(Extracted records)
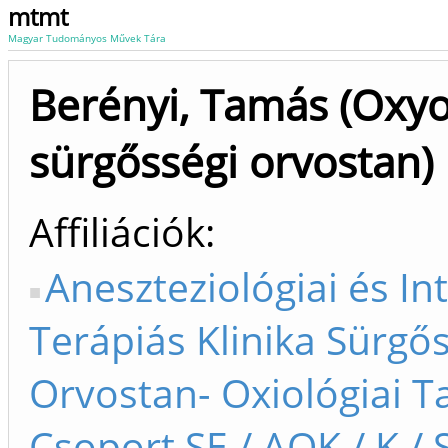
mtmt
Magyar Tudományos Művek Tára
Berényi, Tamás (Oxyo
sürgősségi orvostan)
Affiliációk
Aneszteziológiai és In
Terápiás Klinika Sürgő
Orvostan- Oxiológiai T
Csoport SE / AOK / K /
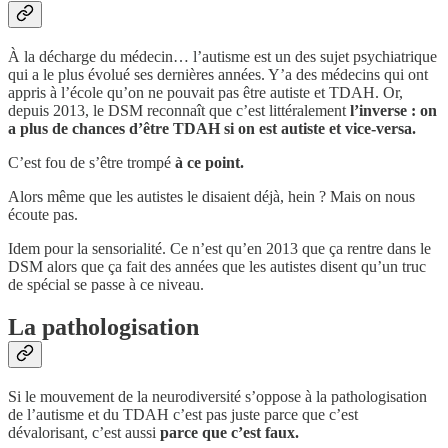
À la décharge du médecin… l’autisme est un des sujet psychiatrique
qui a le plus évolué ses dernières années. Y’a des médecins qui ont
appris à l’école qu’on ne pouvait pas être autiste et TDAH. Or,
depuis 2013, le DSM reconnaît que c’est littéralement
l’inverse : on
a plus de chances d’être TDAH si on est autiste et vice-versa.
C’est fou de s’être trompé
à ce point.
Alors même que les autistes le disaient déjà, hein ? Mais on nous
écoute pas.
Idem pour la sensorialité. Ce n’est qu’en 2013 que ça rentre dans le
DSM alors que ça fait des années que les autistes disent qu’un truc
de spécial se passe à ce niveau.
La pathologisation
Si le mouvement de la neurodiversité s’oppose à la pathologisation
de l’autisme et du TDAH c’est pas juste parce que c’est
dévalorisant, c’est aussi
parce que c’est faux.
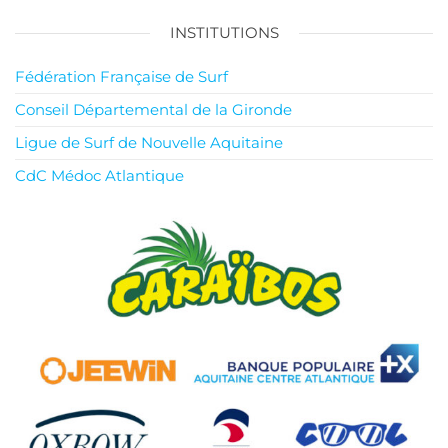
publications
INSTITUTIONS
Fédération Française de Surf
Conseil Départemental de la Gironde
Ligue de Surf de Nouvelle Aquitaine
CdC Médoc Atlantique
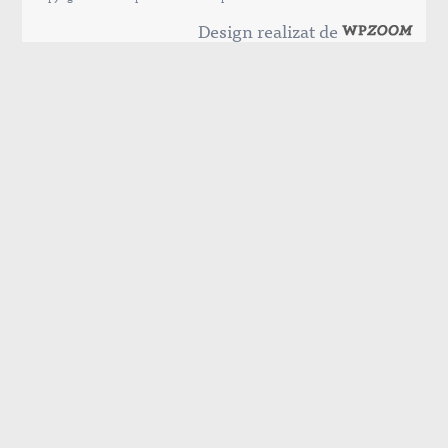
Design realizat de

# TASK OBJECTIVE:
Print every line of the data exactly. Pictures do not belong in the copy.

# RESPONSE:
mtmt
Magyar Tudományos Művek Tára
Berényi, Tamás (Oxyo
sürgősségi orvostan)
Affiliációk
Aneszteziológiai és In
Terápiás Klinika Sürgő
Orvostan- Oxiológiai T
Csoport SE / AOK / K /
À la décharge du médecin… l’autisme est un des sujet psychiatrique
qui a le plus évolué ses dernières années. Y’a des médecins qui ont
appris à l’école qu’on ne pouvait pas être autiste et TDAH. Or,
depuis 2013, le DSM reconnaît que c’est littéralement
l’inverse : on
a plus de chances d’être TDAH si on est autiste et vice-versa.
C’est fou de s’être trompé
à ce point.
Alors même que les autistes le disaient déjà, hein ? Mais on nous
écoute pas.
Idem pour la sensorialité. Ce n’est qu’en 2013 que ça rentre dans le
DSM alors que ça fait des années que les autistes disent qu’un truc
de spécial se passe à ce niveau.
La pathologisation
Si le mouvement de la neurodiversité s’oppose à la pathologisation
de l’autisme et du TDAH c’est pas juste parce que c’est
dévalorisant, c’est aussi
parce que c’est faux.
publications
INSTITUTIONS
Fédération Française de Surf
Conseil Départemental de la Gironde
Ligue de Surf de Nouvelle Aquitaine
CdC Médoc Atlantique
Design realizat de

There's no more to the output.